C. S. Lewis 1The physical sciences, then, depend on the validity of logic just as much as metaphysics or mathematics. If popular thought feels “science” to be different from all other kinds of knowledge because science is experimentally verifiable, popular thought is mistaken.

Experimental verification is not a new kind of assurance coming in to supply the deficiencies of mere logic. We should therefore abandon the distinction between scientific and non-scientific thought.

The proper distinction is between logical and non-logical thought. I mean, the proper distinction for our present purpose: that purpose being to find whether there is any class of thoughts which has objective value, which is not merely a fact about how the human cortex behaves.

For that purpose we can make no distinction between science and other logical exercises of thought, for if logic is discredited science must go down with it.

I think this is important to grasp because sometimes those of us who are not in the narrowly defined field of science may be tempted to think our thought processes are somehow inferior to “pure science.” Not at all. If we become proficient in basic logic, we have the cornerstone for all understanding. In fact, those too focused on a narrow definition of science can often be tunnel-visioned, and cannot provide real answers for life.

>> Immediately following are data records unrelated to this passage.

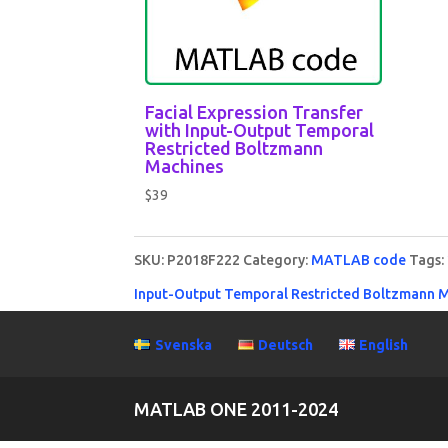
Facial Expression Transfer
with Input-Output Temporal
Restricted Boltzmann
Machines
$
39
SKU:
P2018F222
Category:
MATLAB code
Tags:
Input-Output Temporal Restricted Boltzmann 
Svenska
Deutsch
English
MATLAB ONE 2011-2024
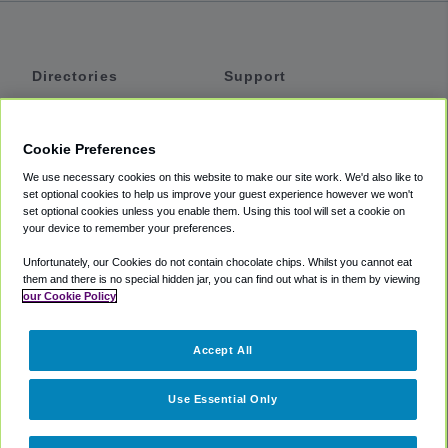
Directories
Support
Shuttles
Help
Shared Vans
About
Cookie Preferences
Private Vans
How It Works
We use necessary cookies on this website to make our site work. We'd also like to
Private Cars
Accessibility
set optional cookies to help us improve your guest experience however we won't
set optional cookies unless you enable them. Using this tool will set a cookie on
Coupons
Terms
your device to remember your preferences.
Privacy
Unfortunately, our Cookies do not contain chocolate chips. Whilst you cannot eat
Cookie Policy
them and there is no special hidden jar, you can find out what is in them by viewing
our Cookie Policy
Partners
Accept All
Mozio
Use Essential Only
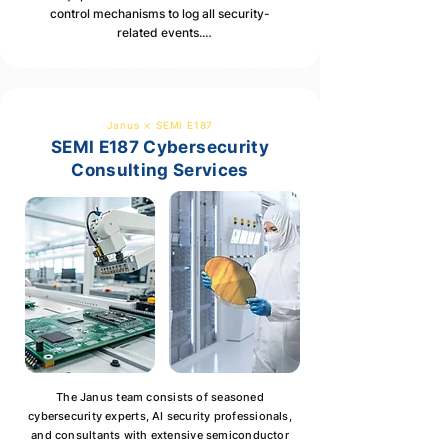
control mechanisms to log all security-
malware prevention measures.
related events.

Detailed event logging, including access 
control events, configuration changes, 
system errors, event types, user accounts, 
and timestamps.
Janus ⨯ SEMI E187
SEMI E187 Cybersecurity
Consulting Services
The Janus team consists of seasoned
cybersecurity experts, AI security professionals,
and consultants with extensive semiconductor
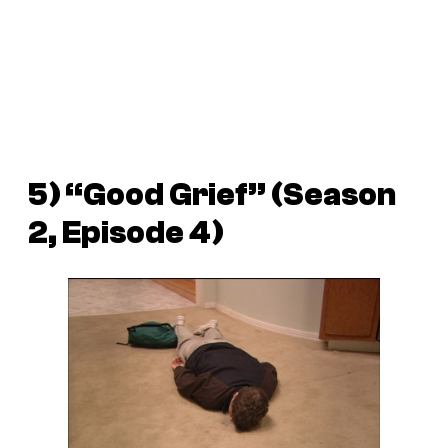
5) “Good Grief” (Season
2, Episode 4)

So don’t feel inferior, but do everything you can to develop your powers of thought. The Christian faith is not an emotion; it begins with a reasoning that flows logically: man is sinful; sin destroys the relationship with God and others; God intervened in human history to provide a way to redeem those relationships; if we turn from sin and turn to Him, we can be restored.

Pure science can’t reveal that, and even pure science is dependent on clear, logical thinking.